-- Aim of the exercise --
Which lines of the records below contain the word "Versions"? Copy each of them out.

Structured page parsing data
++++++++++

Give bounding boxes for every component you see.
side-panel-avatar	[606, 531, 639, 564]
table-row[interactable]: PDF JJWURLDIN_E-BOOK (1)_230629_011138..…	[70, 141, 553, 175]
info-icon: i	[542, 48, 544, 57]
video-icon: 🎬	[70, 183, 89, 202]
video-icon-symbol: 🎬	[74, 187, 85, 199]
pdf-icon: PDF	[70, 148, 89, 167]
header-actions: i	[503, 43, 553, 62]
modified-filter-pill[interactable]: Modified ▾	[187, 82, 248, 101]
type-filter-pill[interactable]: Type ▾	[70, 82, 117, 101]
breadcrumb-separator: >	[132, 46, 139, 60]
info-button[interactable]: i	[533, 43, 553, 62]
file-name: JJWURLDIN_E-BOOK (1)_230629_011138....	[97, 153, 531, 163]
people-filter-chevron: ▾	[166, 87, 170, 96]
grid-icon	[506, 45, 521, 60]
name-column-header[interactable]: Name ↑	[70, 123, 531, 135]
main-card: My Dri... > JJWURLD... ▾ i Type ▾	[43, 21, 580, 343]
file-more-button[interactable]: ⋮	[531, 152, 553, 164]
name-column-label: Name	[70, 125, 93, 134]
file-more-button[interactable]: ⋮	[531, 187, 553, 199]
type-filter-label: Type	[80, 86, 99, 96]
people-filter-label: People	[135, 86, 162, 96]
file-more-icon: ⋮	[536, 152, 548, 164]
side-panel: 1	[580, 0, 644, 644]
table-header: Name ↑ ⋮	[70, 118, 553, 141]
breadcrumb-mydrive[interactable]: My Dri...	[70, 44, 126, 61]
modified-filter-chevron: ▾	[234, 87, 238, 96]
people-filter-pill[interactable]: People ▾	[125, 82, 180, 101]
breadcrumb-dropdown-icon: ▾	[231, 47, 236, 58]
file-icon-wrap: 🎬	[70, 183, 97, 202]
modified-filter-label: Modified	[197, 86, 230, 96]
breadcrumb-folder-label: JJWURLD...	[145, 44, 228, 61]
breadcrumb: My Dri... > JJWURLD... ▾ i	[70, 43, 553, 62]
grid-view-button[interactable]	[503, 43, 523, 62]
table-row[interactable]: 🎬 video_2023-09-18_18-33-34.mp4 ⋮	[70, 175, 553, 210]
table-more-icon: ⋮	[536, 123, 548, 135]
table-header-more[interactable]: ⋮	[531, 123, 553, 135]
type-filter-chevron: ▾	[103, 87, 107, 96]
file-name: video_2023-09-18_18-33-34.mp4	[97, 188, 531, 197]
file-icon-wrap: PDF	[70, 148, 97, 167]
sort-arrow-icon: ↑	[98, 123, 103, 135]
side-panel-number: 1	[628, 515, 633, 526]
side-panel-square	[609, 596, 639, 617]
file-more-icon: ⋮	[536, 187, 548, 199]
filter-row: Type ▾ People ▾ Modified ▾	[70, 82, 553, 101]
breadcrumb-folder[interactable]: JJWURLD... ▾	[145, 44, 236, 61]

++++++++++

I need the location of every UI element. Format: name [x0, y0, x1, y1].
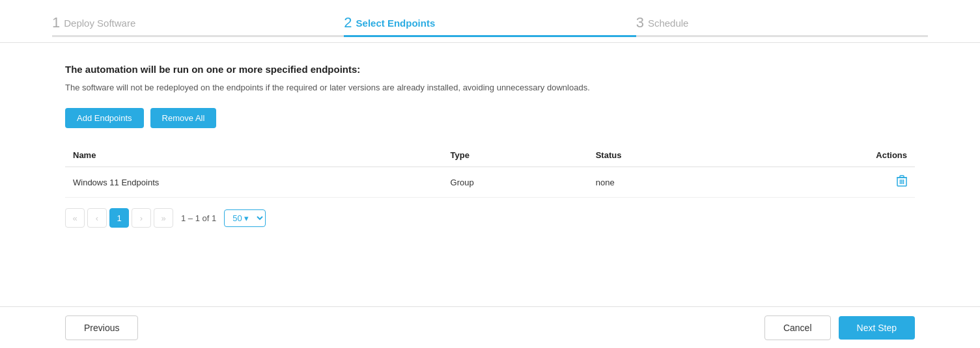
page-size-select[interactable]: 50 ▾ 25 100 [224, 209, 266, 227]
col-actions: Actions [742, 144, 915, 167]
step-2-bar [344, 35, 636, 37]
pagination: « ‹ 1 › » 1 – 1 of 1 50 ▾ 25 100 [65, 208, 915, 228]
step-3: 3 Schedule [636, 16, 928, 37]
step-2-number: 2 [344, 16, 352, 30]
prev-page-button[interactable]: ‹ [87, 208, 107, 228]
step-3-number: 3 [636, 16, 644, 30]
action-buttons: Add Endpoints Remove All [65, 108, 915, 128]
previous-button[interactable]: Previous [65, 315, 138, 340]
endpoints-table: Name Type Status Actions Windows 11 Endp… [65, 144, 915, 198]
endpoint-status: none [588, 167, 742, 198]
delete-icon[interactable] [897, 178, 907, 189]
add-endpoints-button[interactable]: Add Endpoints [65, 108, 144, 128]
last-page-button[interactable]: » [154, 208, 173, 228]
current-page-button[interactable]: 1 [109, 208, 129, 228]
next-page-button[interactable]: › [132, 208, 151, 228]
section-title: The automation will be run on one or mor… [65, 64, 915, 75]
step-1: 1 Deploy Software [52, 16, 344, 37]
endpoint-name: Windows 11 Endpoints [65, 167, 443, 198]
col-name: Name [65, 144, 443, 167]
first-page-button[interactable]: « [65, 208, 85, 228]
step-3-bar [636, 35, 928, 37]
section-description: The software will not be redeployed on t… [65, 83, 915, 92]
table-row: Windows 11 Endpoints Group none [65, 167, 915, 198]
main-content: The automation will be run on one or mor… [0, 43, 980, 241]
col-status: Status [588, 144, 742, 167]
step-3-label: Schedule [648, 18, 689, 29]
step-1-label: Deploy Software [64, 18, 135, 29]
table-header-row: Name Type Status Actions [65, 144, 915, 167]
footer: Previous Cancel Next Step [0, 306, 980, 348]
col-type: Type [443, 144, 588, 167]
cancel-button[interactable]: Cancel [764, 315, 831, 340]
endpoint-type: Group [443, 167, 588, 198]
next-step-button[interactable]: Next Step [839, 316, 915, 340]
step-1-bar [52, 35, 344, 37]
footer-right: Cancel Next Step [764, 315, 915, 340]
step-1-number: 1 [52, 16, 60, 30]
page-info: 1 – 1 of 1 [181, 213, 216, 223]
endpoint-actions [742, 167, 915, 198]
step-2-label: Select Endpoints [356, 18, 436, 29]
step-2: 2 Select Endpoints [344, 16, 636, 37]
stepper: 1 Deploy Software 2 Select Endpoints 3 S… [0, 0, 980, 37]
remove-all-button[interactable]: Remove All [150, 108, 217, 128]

++++++++++

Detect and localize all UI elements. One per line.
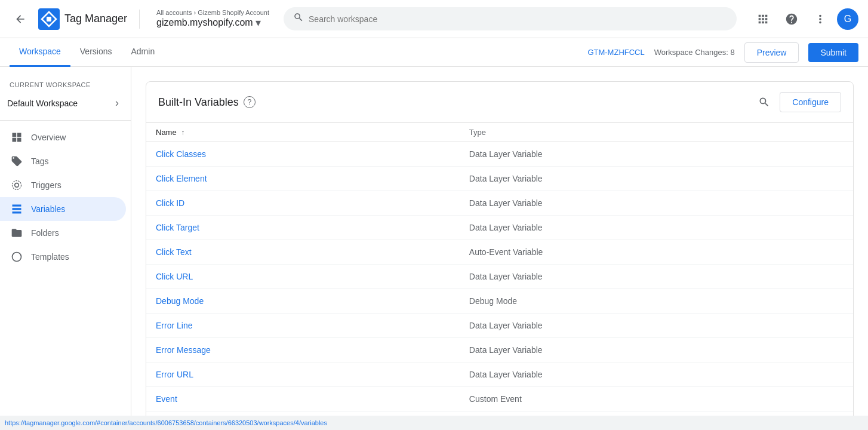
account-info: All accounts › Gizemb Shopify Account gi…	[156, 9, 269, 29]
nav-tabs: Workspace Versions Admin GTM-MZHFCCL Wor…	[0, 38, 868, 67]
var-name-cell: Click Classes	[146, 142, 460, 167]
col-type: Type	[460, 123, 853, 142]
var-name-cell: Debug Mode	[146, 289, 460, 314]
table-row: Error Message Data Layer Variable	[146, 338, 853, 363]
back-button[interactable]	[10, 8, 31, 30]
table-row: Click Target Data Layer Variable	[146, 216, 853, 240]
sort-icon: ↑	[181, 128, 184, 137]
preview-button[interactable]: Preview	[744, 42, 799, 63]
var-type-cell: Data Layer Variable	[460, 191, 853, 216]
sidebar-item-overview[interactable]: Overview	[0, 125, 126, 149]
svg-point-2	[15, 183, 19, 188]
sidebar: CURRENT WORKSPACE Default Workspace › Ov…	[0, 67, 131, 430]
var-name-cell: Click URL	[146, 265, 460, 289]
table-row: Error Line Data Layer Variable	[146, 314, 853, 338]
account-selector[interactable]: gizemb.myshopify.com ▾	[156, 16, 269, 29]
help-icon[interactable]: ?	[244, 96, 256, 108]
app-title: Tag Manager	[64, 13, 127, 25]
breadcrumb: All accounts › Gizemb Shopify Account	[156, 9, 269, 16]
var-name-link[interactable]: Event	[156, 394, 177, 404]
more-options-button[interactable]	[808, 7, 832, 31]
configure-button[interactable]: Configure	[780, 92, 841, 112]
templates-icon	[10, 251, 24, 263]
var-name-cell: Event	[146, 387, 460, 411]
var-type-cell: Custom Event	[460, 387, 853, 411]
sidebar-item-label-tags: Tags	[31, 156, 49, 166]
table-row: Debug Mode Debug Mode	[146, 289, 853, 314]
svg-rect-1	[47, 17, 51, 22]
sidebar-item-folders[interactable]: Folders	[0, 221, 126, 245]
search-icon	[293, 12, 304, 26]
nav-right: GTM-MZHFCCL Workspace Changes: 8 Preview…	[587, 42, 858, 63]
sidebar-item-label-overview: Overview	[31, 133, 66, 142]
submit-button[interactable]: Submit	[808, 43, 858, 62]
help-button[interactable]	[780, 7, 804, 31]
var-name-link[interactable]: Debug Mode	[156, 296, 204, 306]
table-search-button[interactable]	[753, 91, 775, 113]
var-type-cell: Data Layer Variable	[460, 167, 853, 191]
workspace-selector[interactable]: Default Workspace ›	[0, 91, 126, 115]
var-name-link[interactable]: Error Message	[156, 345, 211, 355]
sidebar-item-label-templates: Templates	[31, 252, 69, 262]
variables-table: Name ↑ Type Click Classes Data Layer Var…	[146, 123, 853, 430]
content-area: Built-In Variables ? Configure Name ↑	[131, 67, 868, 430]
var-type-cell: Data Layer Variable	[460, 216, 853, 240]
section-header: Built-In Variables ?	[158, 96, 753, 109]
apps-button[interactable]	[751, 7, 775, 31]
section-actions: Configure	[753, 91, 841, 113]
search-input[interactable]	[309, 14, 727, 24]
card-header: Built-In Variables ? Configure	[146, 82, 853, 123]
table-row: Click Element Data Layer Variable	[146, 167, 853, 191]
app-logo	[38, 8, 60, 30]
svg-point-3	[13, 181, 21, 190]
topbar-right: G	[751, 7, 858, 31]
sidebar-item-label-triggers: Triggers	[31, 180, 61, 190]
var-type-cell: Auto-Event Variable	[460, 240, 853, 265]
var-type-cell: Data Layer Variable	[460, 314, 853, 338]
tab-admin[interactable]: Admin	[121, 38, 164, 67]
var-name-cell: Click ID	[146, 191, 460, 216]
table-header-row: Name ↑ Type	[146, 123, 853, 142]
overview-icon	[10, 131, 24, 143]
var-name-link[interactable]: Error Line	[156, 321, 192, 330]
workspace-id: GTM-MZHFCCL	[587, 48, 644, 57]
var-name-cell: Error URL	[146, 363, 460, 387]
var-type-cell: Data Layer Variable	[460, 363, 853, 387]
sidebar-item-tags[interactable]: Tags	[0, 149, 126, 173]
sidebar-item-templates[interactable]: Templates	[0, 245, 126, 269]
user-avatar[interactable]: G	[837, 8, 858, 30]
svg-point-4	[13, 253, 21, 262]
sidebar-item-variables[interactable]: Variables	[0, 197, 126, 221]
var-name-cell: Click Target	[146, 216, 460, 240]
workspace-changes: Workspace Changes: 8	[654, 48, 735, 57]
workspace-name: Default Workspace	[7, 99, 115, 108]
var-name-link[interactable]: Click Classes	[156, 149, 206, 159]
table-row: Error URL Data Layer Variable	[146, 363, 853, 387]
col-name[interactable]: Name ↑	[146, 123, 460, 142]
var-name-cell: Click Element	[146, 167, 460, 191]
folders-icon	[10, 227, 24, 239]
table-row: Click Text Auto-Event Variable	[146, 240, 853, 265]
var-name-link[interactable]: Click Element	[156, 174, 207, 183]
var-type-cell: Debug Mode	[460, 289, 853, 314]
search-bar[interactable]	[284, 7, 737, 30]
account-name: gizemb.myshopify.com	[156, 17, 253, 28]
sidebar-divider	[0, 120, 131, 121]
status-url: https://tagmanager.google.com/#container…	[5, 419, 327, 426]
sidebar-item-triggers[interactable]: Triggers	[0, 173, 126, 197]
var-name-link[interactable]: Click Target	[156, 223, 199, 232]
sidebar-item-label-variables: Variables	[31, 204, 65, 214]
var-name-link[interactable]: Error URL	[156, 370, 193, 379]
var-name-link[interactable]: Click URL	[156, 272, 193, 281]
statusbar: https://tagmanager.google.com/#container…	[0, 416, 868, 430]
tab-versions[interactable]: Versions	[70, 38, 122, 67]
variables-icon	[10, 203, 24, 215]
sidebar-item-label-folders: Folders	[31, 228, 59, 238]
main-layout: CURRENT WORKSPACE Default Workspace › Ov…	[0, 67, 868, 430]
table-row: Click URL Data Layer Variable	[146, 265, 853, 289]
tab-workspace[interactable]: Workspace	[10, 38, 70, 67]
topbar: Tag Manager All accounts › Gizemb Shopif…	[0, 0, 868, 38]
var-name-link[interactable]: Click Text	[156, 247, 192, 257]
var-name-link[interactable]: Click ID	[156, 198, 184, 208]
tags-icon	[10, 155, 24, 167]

++++++++++

-- Answer to the problem --
nav-tabs: Workspace Versions Admin GTM-MZHFCCL Wor…	[0, 38, 868, 67]
tab-versions[interactable]: Versions	[70, 38, 122, 67]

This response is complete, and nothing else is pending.